Debug Teams

Every engineering team has a project management tool, so why can’t they easily answer these 5 questions?


April 2023
  1. How’s it going?
  2. Who’s working on it?
  3. How can I help?
  4. What are the critical discussions to be had & decisions to be made?
  5. Why does it matter?

There have never been more tools, metrics, task/activity/issue trackers, performance frameworks, and data at the disposal of engineering leaders, TPMs, and delivery managers, yet when key stakeholders want answers to any of the questions above the most frequent response is “Let me get back to you” followed by a series of slack pings, status check-ins, quick sync meetings, and a frantic search across tools, threads, and artifacts for any indications of progress.

To achieve alignment up, down, and across the team, this ad hoc cycle repeats itself as many times as necessary.

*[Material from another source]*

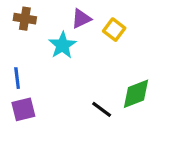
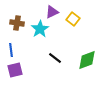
brown cross: (25, 19) -> (17, 23), moved
black line: (102, 109) -> (55, 58), moved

More often than not, the task falls to project owners, TPMs, and Delivery Managers to brute force their way past the many shortcomings of their existing project management tools in order to provide answers. Unfortunately, servicing each request is not a write-once-send-to-many operation. It’s often a custom response, manually curated to the unique needs of the individual making the request. Worse yet, the information gets stale fast. And while activity data from various tools can help piece together some indication of where things are at since the last check-in, the truth most often lies in the human context (e.g., decisions, demos, discussions, escalations, etc.) that gets buried in email, slack threads, and documents. 

Complicating things further is the rapidly evolving nature of how and where work gets done. Fast-moving engineering teams are more autonomous, distributed, asynchronous, and in this macro environment, resource-constrained than ever before. Updates are no longer a shoulder tap away…not that anyone liked that tactic anyway. And engineering teams can no longer afford to keep adding TPMs to try and close the information gap caused by project management tools designed for a different era.

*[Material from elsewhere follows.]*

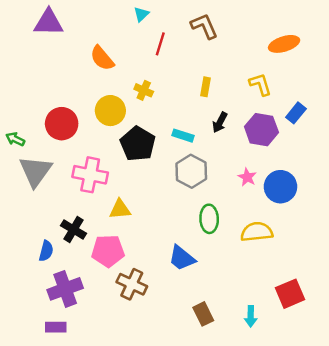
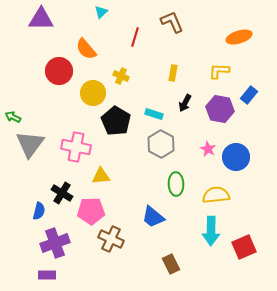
cyan triangle: (141, 14) -> (101, 12), moved
yellow L-shape: (260, 84) -> (219, 71), turned -70
red circle: (62, 124) -> (59, 71), moved
cyan arrow: (251, 316) -> (211, 231), moved, size x1.6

As projects, and the people working on them, get further dispersed across a widening combination of locations, time zones, and tools, there needs to be a better way, a modernized approach to project management designed for the realities of today's engineering organizations. In other words, Project Management Without The Management.

Modern project management solutions sit above the activity/issue/task tracking tools you have in place today, combining data and human inputs together to deliver the four highest value aspects of project management in a single platform:

  • Automated Status
  • Real-Time Visibility
  • Critical Human Context
  • Goal-Project-Work Alignment

Most importantly, they do it without the tedious coordination overhead required to obtain, maintain, and communicate the same information from other tools, systems, and processes. Less disruptions, check-in meetings, rework, and double entry status bookkeeping.

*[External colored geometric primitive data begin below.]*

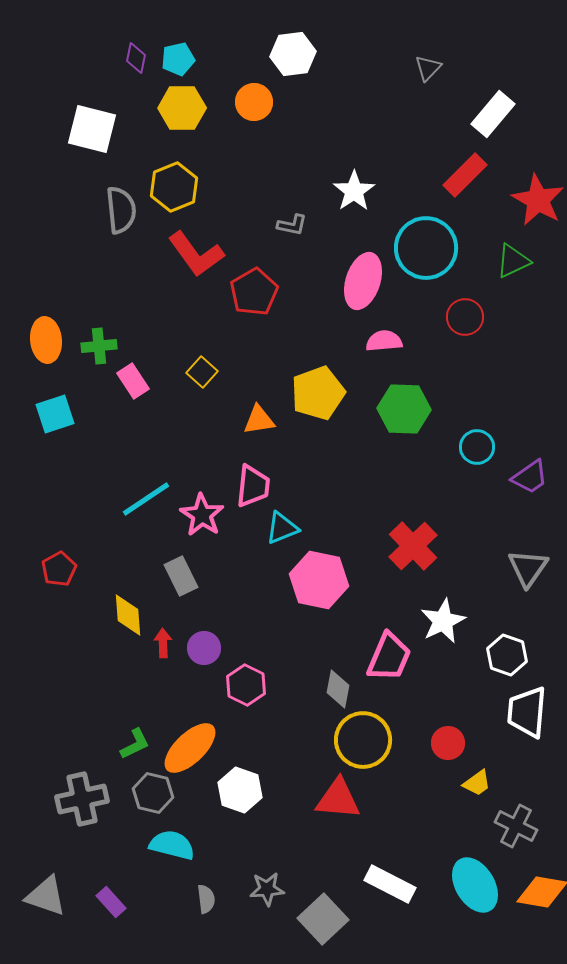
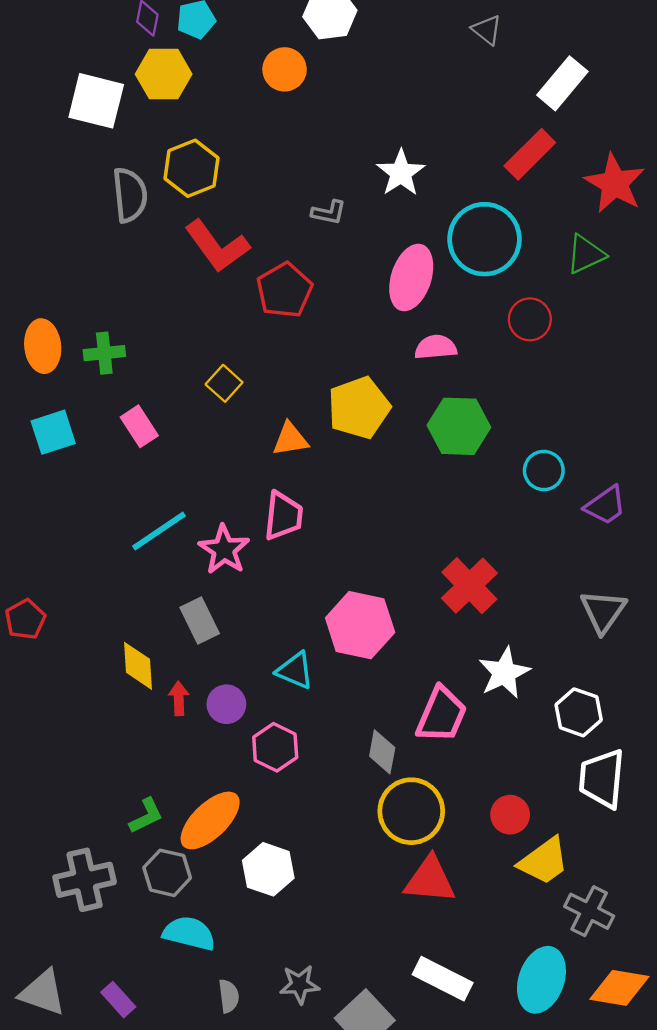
gray triangle: (428, 68) -> (487, 30), turned -36
yellow hexagon: (182, 108) -> (164, 74), moved
pink rectangle: (133, 381) -> (139, 426), moved
cyan triangle: (282, 528) -> (295, 670), moved, turned 45
red pentagon: (59, 569) -> (25, 619), moved
yellow trapezoid: (477, 783) -> (544, 861), size x1.6
red triangle: (338, 799) -> (430, 880), moved
cyan ellipse: (475, 885) -> (541, 980), turned 50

For the project owners and project managers in your organization including Engineering leaders, Technical Program Management and Delivery teams, a project management tool should be the single source of truth for answering the most frequently asked questions of any project or initiative. Pulling from your preferred tools, including existing project management tools, task managers, and issues trackers, a modern project management platform combines work activity data, artifacts, and critical human context into a central hub of progress that increases visibility, accelerates alignment, and improves decision-making. Best of all, by supercharging your project management capabilities, your engineering team can get back to focusing on what matters most, building better software, faster.